Please repeat, from the entries that follow, the lines from the one containing "government לֹא (lo)" through the one containing "when יִפָּגֵשׁ (yipagesh)" exactly, adding nothing.
BEGIN Data shown
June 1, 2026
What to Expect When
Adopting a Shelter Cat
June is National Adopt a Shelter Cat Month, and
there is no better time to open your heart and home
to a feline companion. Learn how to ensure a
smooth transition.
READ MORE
END Data shown
BEGIN Data shown
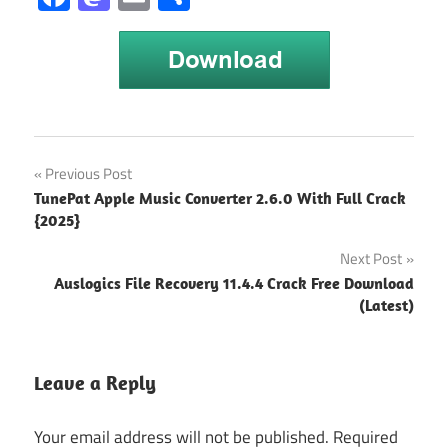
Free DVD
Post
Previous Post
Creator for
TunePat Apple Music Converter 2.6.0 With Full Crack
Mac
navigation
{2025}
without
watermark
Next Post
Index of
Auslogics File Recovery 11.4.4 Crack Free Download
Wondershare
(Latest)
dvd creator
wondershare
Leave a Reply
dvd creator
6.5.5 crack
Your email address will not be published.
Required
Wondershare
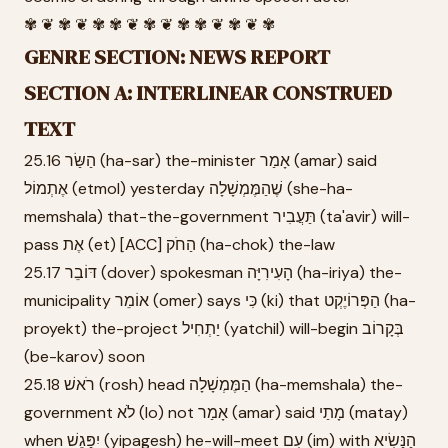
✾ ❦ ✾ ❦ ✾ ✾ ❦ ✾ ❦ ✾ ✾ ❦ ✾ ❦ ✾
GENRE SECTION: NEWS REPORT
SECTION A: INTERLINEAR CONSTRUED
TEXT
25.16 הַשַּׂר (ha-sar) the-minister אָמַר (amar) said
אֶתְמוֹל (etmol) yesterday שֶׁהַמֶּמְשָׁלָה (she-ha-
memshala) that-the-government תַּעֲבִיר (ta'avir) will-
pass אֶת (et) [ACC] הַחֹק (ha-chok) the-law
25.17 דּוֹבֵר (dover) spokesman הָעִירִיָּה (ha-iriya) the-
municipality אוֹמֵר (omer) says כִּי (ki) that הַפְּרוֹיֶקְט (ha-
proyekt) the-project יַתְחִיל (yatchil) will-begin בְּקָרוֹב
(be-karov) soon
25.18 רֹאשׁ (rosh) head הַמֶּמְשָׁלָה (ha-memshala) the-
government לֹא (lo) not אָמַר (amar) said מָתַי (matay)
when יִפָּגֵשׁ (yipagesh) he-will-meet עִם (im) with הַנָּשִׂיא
END Data shown
BEGIN Data shown
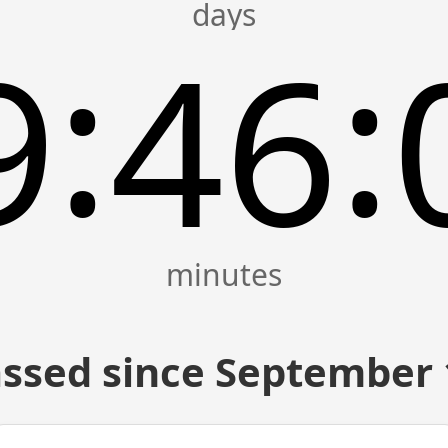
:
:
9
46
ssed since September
END Data shown
- _Result for this exercise_:
government לֹא (lo) not אָמַר (amar) said מָתַי (matay)
when יִפָּגֵשׁ (yipagesh) he-will-meet עִם (im) with הַנָּשִׂיא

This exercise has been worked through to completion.